Thank you for looking into this!
If quadratic is already optimistic, then it’s understandable.
However, as of the expected throughput requirements, I can give our estimated best/avg/worst case scenarios.
Please keep in mind that I am referring to peak requirements in high-demand periods, which we could easily face. Also keep in mind that I may still have a fuzzy understanding how it exactly works in ICP. The below is based on my current obversation of canister behavior vs. signatures:
We are implementing a journal within our canister that signs messages as well as unspents for transactions. The journal-length depends on the number of bitcoin transactions that are being processed:
best: 100
avg: 250
worst: 500
Based on our expectations, we will need to be able to process 283 journal entries in average.
Each journal entry may either process a single signature or multiple ones, signing n-unspents for Bitcoin transactions.
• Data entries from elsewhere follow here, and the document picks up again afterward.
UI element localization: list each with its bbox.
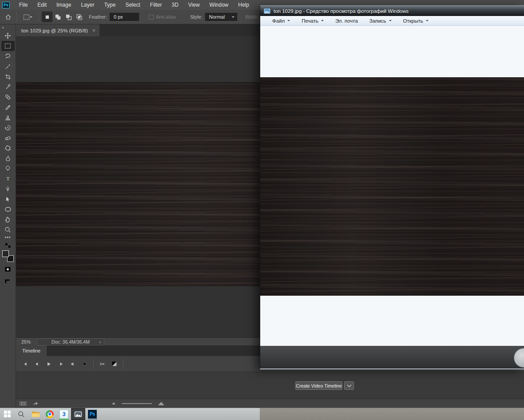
- eyedropper-tool[interactable]: [1, 82, 15, 92]
- photo-viewer-content: [260, 26, 524, 346]
- swap-colors-icon[interactable]: [1, 242, 15, 249]
- chevron-right-icon[interactable]: ›: [99, 339, 101, 345]
- previous-frame-icon[interactable]: [31, 359, 43, 369]
- menu-image[interactable]: Image: [52, 0, 76, 10]
- viewer-menu-open-label: Открыть: [403, 18, 423, 24]
- play-icon[interactable]: [43, 359, 55, 369]
- anti-alias-option: Anti-alias: [149, 14, 176, 20]
- add-to-selection-button[interactable]: [52, 12, 63, 22]
- style-select[interactable]: Normal: [205, 13, 237, 21]
- document-tab[interactable]: ton 1029.jpg @ 25% (RGB/8) ×: [16, 24, 99, 36]
- close-icon[interactable]: ×: [92, 28, 95, 34]
- svg-text:T: T: [6, 176, 9, 181]
- history-brush-tool[interactable]: [1, 123, 15, 133]
- dodge-tool[interactable]: [1, 163, 15, 174]
- menu-3d[interactable]: 3D: [167, 0, 183, 10]
- hand-tool[interactable]: [1, 214, 15, 225]
- marquee-preset-icon[interactable]: [20, 12, 35, 22]
- home-icon[interactable]: [3, 12, 13, 22]
- create-video-timeline-button[interactable]: Create Video Timeline: [295, 381, 342, 390]
- gradient-tool[interactable]: [1, 143, 15, 153]
- screen: Ps File Edit Image Layer Type Select Fil…: [0, 0, 524, 420]
- timeline-zoom-in-icon[interactable]: [158, 402, 164, 405]
- type-tool[interactable]: T: [1, 174, 15, 184]
- path-selection-tool[interactable]: [1, 194, 15, 204]
- transition-icon[interactable]: [108, 359, 120, 369]
- style-value: Normal: [209, 14, 225, 20]
- new-selection-button[interactable]: [42, 12, 52, 22]
- magic-wand-tool[interactable]: [1, 61, 15, 71]
- zoom-level[interactable]: 25%: [16, 339, 37, 345]
- anti-alias-label: Anti-alias: [156, 14, 176, 20]
- chevron-down-icon: [30, 16, 32, 19]
- anti-alias-checkbox[interactable]: [149, 15, 154, 20]
- file-explorer-button[interactable]: [28, 408, 43, 420]
- timeline-zoom-out-icon[interactable]: [112, 402, 115, 404]
- first-frame-icon[interactable]: [19, 359, 31, 369]
- menu-file[interactable]: File: [14, 0, 32, 10]
- timeline-body: Create Video Timeline: [16, 372, 524, 399]
- menu-filter[interactable]: Filter: [145, 0, 167, 10]
- split-scissors-icon[interactable]: ✂: [96, 359, 108, 369]
- frames-icon[interactable]: [17, 399, 29, 408]
- render-export-arrow-icon[interactable]: [29, 399, 41, 408]
- screen-mode-icon[interactable]: [1, 276, 15, 287]
- eraser-tool[interactable]: [1, 133, 15, 143]
- audio-icon[interactable]: [67, 359, 79, 369]
- menu-view[interactable]: View: [183, 0, 205, 10]
- photo-viewer-titlebar[interactable]: ton 1029.jpg - Средство просмотра фотогр…: [260, 6, 524, 16]
- timeline-zoom-slider[interactable]: [122, 403, 152, 404]
- viewer-menu-print-label: Печать: [302, 18, 318, 24]
- taskbar: 3 Ps: [0, 408, 524, 420]
- viewer-menu-email[interactable]: Эл. почта: [329, 18, 364, 24]
- menu-help[interactable]: Help: [233, 0, 254, 10]
- chrome-button[interactable]: [43, 408, 57, 420]
- edit-toolbar-icon[interactable]: •••: [5, 235, 11, 242]
- quick-mask-icon[interactable]: [1, 264, 15, 274]
- next-photo-button[interactable]: [514, 348, 524, 368]
- collapse-panels-icon[interactable]: »: [0, 24, 4, 31]
- viewer-menu-print[interactable]: Печать: [296, 18, 329, 24]
- viewer-menu-file[interactable]: Файл: [266, 18, 296, 24]
- foreground-color-swatch[interactable]: [2, 250, 9, 257]
- move-tool[interactable]: [1, 31, 15, 41]
- ellipse-tool[interactable]: [1, 204, 15, 214]
- subtract-from-selection-button[interactable]: [63, 12, 74, 22]
- next-frame-icon[interactable]: [55, 359, 67, 369]
- document-size-status[interactable]: Doc: 36,4M/36,4M ›: [37, 338, 104, 345]
- viewer-photo: [260, 77, 524, 296]
- document-tab-title: ton 1029.jpg @ 25% (RGB/8): [21, 28, 88, 33]
- photo-viewer-taskbar-button[interactable]: [71, 408, 85, 420]
- photoshop-logo-icon[interactable]: Ps: [2, 2, 10, 8]
- viewer-menu-burn[interactable]: Запись: [364, 18, 397, 24]
- viewer-menu-burn-label: Запись: [369, 18, 386, 24]
- photoshop-icon: Ps: [88, 410, 97, 419]
- zoom-tool[interactable]: [1, 225, 15, 235]
- crop-tool[interactable]: [1, 71, 15, 82]
- settings-gear-icon[interactable]: [79, 359, 91, 369]
- create-video-timeline-dropdown[interactable]: [344, 381, 354, 390]
- photo-viewer-menubar: Файл Печать Эл. почта Запись Открыть: [260, 16, 524, 26]
- photo-viewer-title: ton 1029.jpg - Средство просмотра фотогр…: [274, 8, 409, 14]
- menu-select[interactable]: Select: [120, 0, 145, 10]
- spot-healing-brush-tool[interactable]: [1, 92, 15, 102]
- rectangular-marquee-tool[interactable]: [1, 41, 15, 51]
- menu-layer[interactable]: Layer: [76, 0, 99, 10]
- tab-timeline[interactable]: Timeline: [16, 345, 47, 356]
- menu-edit[interactable]: Edit: [32, 0, 52, 10]
- photoshop-taskbar-button[interactable]: Ps: [85, 408, 99, 420]
- clone-stamp-tool[interactable]: [1, 112, 15, 123]
- app-3-button[interactable]: 3: [57, 408, 71, 420]
- start-button[interactable]: [0, 408, 14, 420]
- chevron-down-icon: [321, 20, 324, 23]
- menu-type[interactable]: Type: [99, 0, 120, 10]
- taskbar-search-button[interactable]: [14, 408, 28, 420]
- viewer-menu-open[interactable]: Открыть: [397, 18, 434, 24]
- smudge-tool[interactable]: [1, 153, 15, 163]
- menu-window[interactable]: Window: [205, 0, 234, 10]
- brush-tool[interactable]: [1, 102, 15, 112]
- intersect-selection-button[interactable]: [74, 12, 84, 22]
- pen-tool[interactable]: [1, 184, 15, 194]
- feather-input[interactable]: 0 px: [110, 13, 139, 21]
- lasso-tool[interactable]: [1, 51, 15, 61]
For simplicity, let’s assume we’d only have to process 1 signature per journal-entry and our canister being the only one across ICP requesting signatures. We also leave out utxo-consolidation that canister will need to handle.
Then this would take ~283 seconds to process (at best).
Since we are operating on Bitcoin blocks, which have an avg. block time of 10 minutes, this would be enough to fit in in theory.
Now imagine there are 2-3 popular canisters on ICP with similar throughput requirements: this would, as of my understanding how it works, lead to our canister not being able to catch up with the Bitcoin blocks we are processing in an consumer-friendly manner.
The risk is that at peak the journal takes hours or even days to catch up. While users expect their signatures and Bitcoin transactions being processed close to the current Bitcoin block height.
The same would apply for anything Ethereum related (when it comes to signatures at least) only that the block times are signifcantly shorter than Bitcoin’s.
Hope that helps understanding what the canister is supposed to do and why I feel it’s causing bottlenecks.